If not for the 1976 Copyright Act:

Harper Lee's To Kill a Mockingbird would enter public domain today under the laws that governed its initial publication. So would Updike's Run, Rabbit and Dr. Seuss's Green Eggs and Ham. Likewise The Violent Bear It Away by Flannery O'Connor, The Sot-Weed Factor by John Barth, Graham Greene's A Burnt-Out Case, Sylvia Plath's Colossus and Other Poems, and Walter M. Miller's science fiction classic A Canticle for Leibowitz. It would be a banner year for public-domain drama: Rhinoceros, A Man for All Seasons, Pinter's The Caretaker, Albee's The Sandbox, and the stage version of Orson Welles's Chimes at Midnight. 

But it would be an even bigger year for classic movies: Spartacus, Psycho, The Apartment, La Dolce Vita, BUtterfield 8 and The Magnificent Seven would all enter public domain. So would Inherit the Wind, The Alamo, the original Ocean's 11, Exodus, The Bad Sleep Well, Elmer Gantry, Please Don't Eat the Daisies, Hell Bent for Leather, the Vincent Price House of Usher and Roger Corman Little Shop of Horrors, The Swiss Family Robinson, Where the Boys Are, and The Unforgiven.

Plenty of Broadway musicals would enter public domain this year, too: Camelot, Oliver!, Bye-Bye Birdie, The Fantasticks, Flower Drum Song, and The Unsinkable Molly Brown. (That, Lin-Manuel, is what a Tony awards night with some suspense looks like.)

A huge number of pop hits would also become public domain today, exactly as they were expected to when they debuted. Crooner favorite "Ain't That a Kick in the Head" would leave copyright along with "Chain Gang," "Apache," "Calendar Girl," "Cathy's Clown," "I Gotta Know," "I'll Be There," "It's Now or Never," "Money (That's What I Want)," "Only the Lonely," "Spanish Harlem," "You're Sixteen," "Will You Love Me Tomorrow?," "When Will I Be Loved," "The Twist," and "Save the Last Dance for Me." Pretty good jukebox. Also the novelty songs "Alley-Oop," and "Itsy-Bitsy-Teeny-Weeny Yellow Polka-Dot Bikini," for anyone still interested in them. There would also be a good deal of interesting classical music, maybe most importantly Shostakovich's string quartets 7 and 8 and Messiaen's Chronochromie.

But all of those works will stay firmly in the hands of Sony, Disney, Time Warner, etc., until at least 2056. Someone needs another 39 years of royalties from Camelot, evidently, which would clearly be more productive than just letting people do Camelot, or even alter Camelot.

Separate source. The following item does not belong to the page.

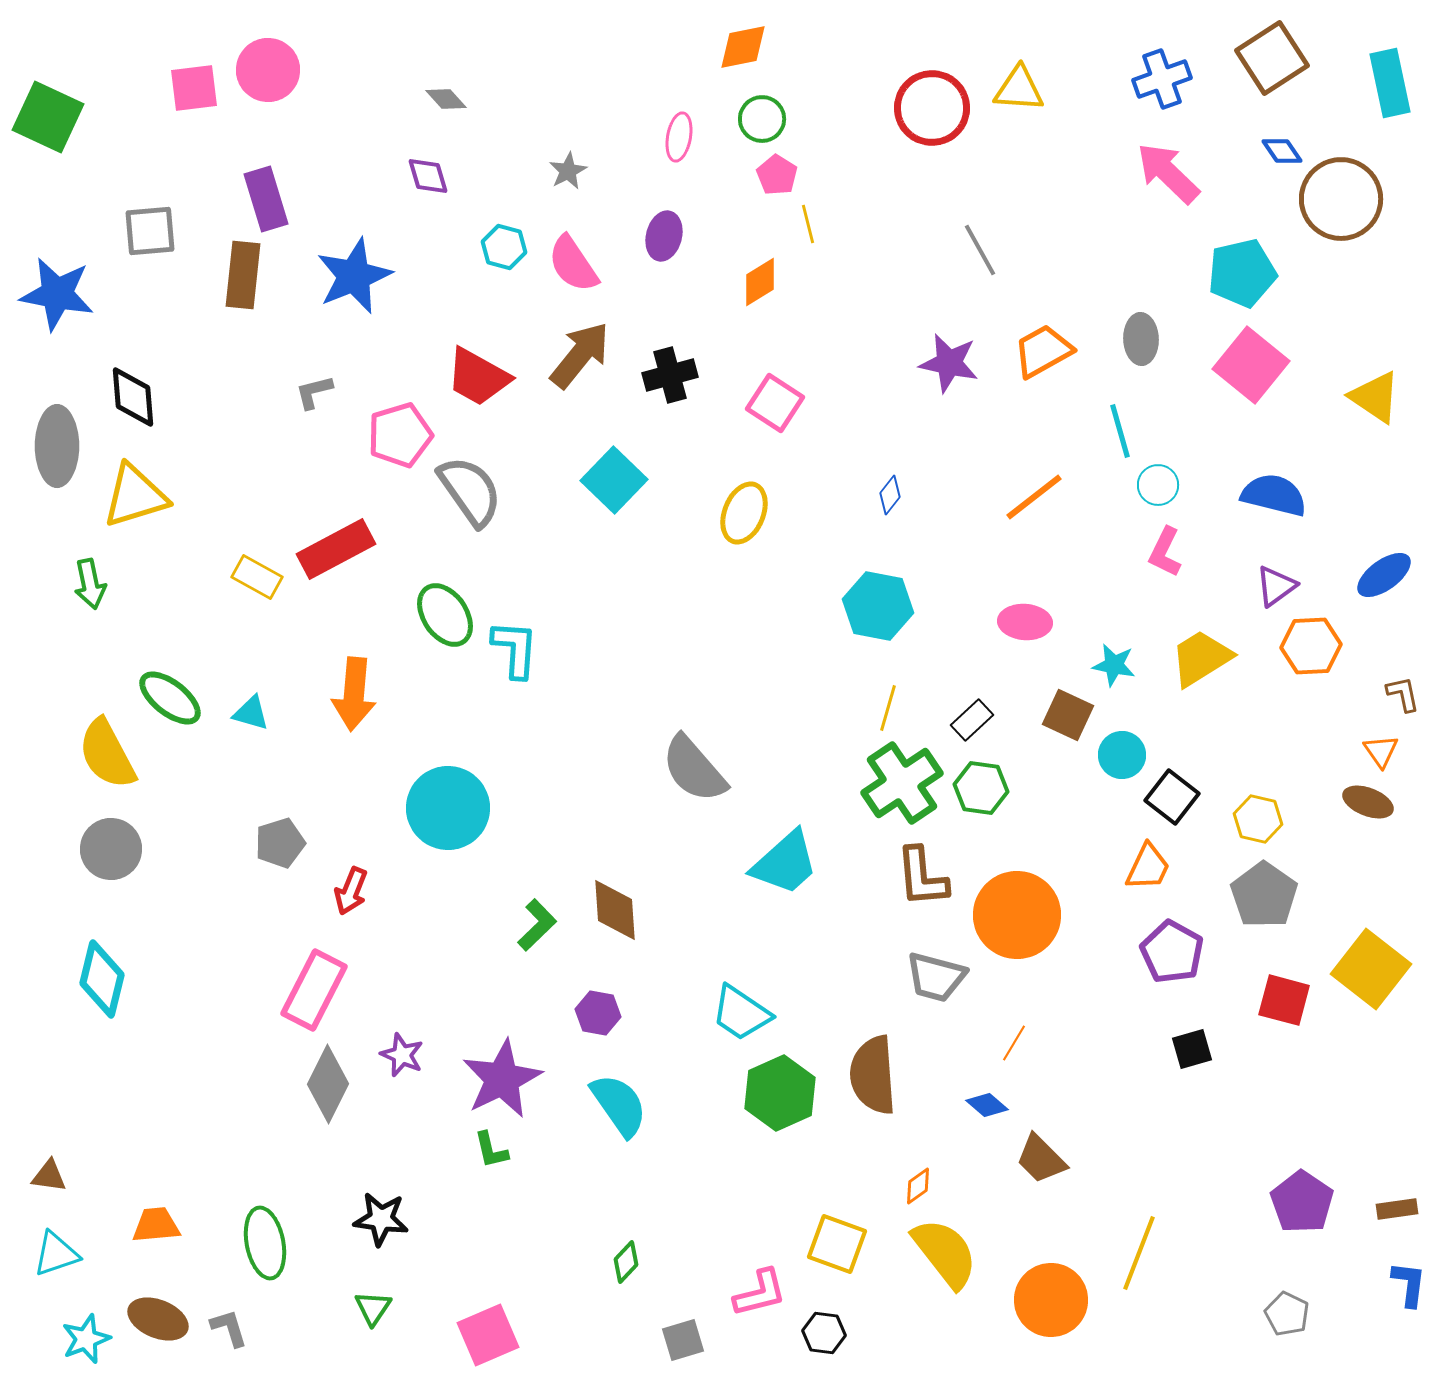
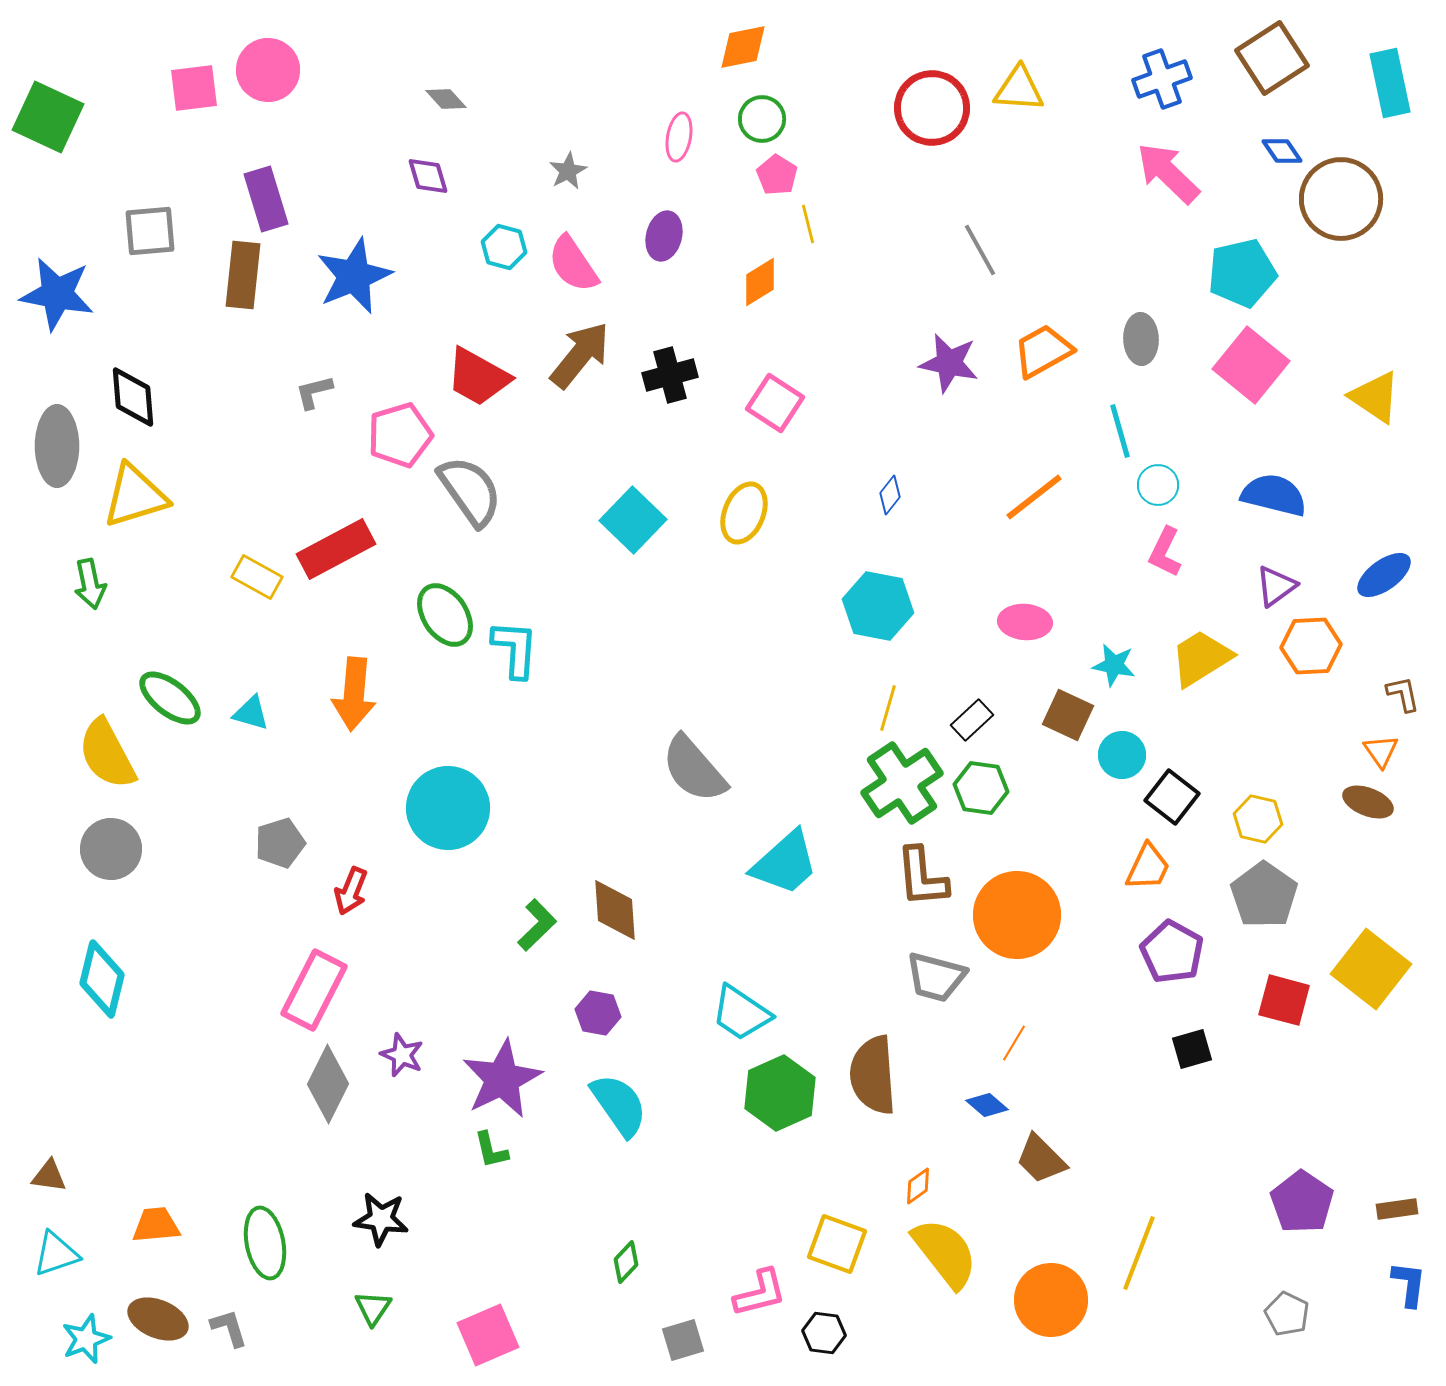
cyan square at (614, 480): moved 19 px right, 40 px down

The good news is that the public domain clock, which has not ticked since January 1, 1979, is set to start ticking again two years from today, on January 1, 2019. On that day, if Congress does not intervene again, works published in 1923 will become free to the public. (Whose woods these are I think I know: They'll likely keep them private, though). Expect a bill to be before Congress before 2018 is over, and write to your representative and senators to tell them that sometimes, art has been in private hands long enough.